Die Gedenkstätte Auschwitz-Birkenau hat mit im westeuropäischen Vergleich geringen finanziellen Mittel einen aufklärenden, würdigen und berührenden Ort der Erinnerung für allein reisende Besucher_innen genauso für Familien mit Kindern (ab 12 Jahren) wie für Gruppen geschaffen.

Dadurch wird natürlich das Unbegreifliche des industriell organisierten Mordes an jüdischen Menschen aus ganz Europa nicht begreiflicher.

Es gibt aber gute Chancen, sich vor Ort selbst zu vergewissern.
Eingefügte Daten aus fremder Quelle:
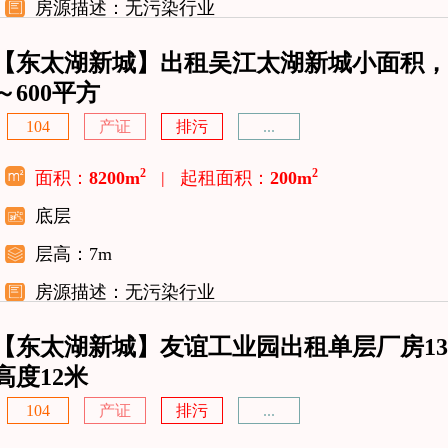
房源描述：无污染行业
【东太湖新城】出租吴江太湖新城小面积，一
～600平方
104
产证
排污
...
2
2
面积：
8200m
|
起租面积：
200m
底层
层高：7m
房源描述：无污染行业
【东太湖新城】友谊工业园出租单层厂房13
高度12米
104
产证
排污
...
Für Menschen, die das nicht alleine tun wollen, bietet die Kurt und Herma Römer Stiftung jährlich Studienreisen für Erwachsene zur „Selbstvergewisserung zu Auschwitz“ nach Krakau und Oşwięcim zum Selbstkostenpreis an. In Krakau geht es um die Stationen der jüdischen Opfer vor der Deportation in den Tod und ihr Leben vor 1940. Mittlerweile schließt die Reise mit einem Besuch im POLIN-Museum zur tausendjährigen Geschichte der jüdischen Polinnen und Polen in Warschau ab. Die Reisegruppe stammt in der Regel aus alten und neuen sozialen Bewegungen in der Altersgruppe ab Mitte 30 bis beweglichen 70plus Interessent_innen.

Da dieses Projekt seit fast zwanzig Jahren selbstorganisiert durchgeführt wird, entstand auch eine „freie Nachfrage“, die die Stiftung gerne annimmt.

LIEBER NICHT ALLEIN

Im Laufe der langen Zeit hat sich herausgestellt, dass sich manche politisch aufgeklärte Menschen scheuen, allein in das ehemalige deutsche Konzentrations- und Vernichtungslager Auschwitz zu reisen und eine „sichere Gruppe“ mit humanistischem Resonanzboden bevorzugen.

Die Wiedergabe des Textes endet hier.